Abstract
AI agents have the potential to aid users on a variety of consequential tasks, including conducting scientific research. To spur the development of useful agents, we need benchmarks that are challenging, but more crucially, directly correspond to real-world tasks of interest. This paper introduces such a benchmark, designed to measure the accuracy of AI agents in tackling a crucial yet surprisingly challenging aspect of scientific research: computational reproducibility. This task, fundamental to the scientific process, involves reproducing the results of a study using the provided code and data. We introduce CORE-Bench (Computational Reproducibility Agent Benchmark), a benchmark consisting of 270 tasks based on 90 scientific papers across three disciplines (computer science, social science, and medicine). Tasks in CORE-Bench consist of three difficulty levels and include both languageonly and vision-language tasks. We provide an evaluation system to measure the accuracy of agents in a fast and parallelizable way, saving days of evaluation time for each run compared to a sequential implementation.

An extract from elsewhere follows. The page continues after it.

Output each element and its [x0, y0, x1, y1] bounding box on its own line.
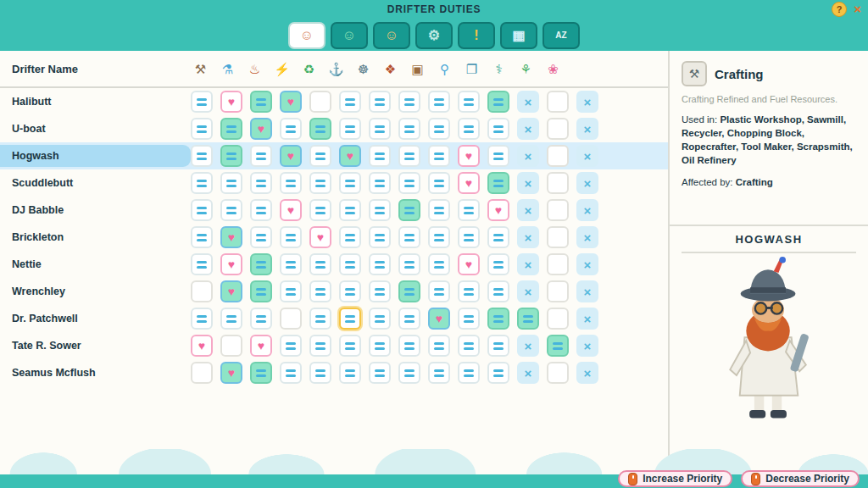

We evaluated two baseline agents: the general-purpose AutoGPT and a task-specific agent called CORE-Agent. We tested both variants using two underlying language models: GPT-4o and GPT-4o-mini. The best agent achieved an accuracy of 19% on the hardest level of tasks, showing the vast scope for improvement in automating routine scientific tasks. Having agents that can reproduce existing work is a necessary step toward building agents that can conduct novel research and could verify and improve the performance of other research agents. We hope that CORE-Bench can improve the state of reproducibility and spur the development of future research agents.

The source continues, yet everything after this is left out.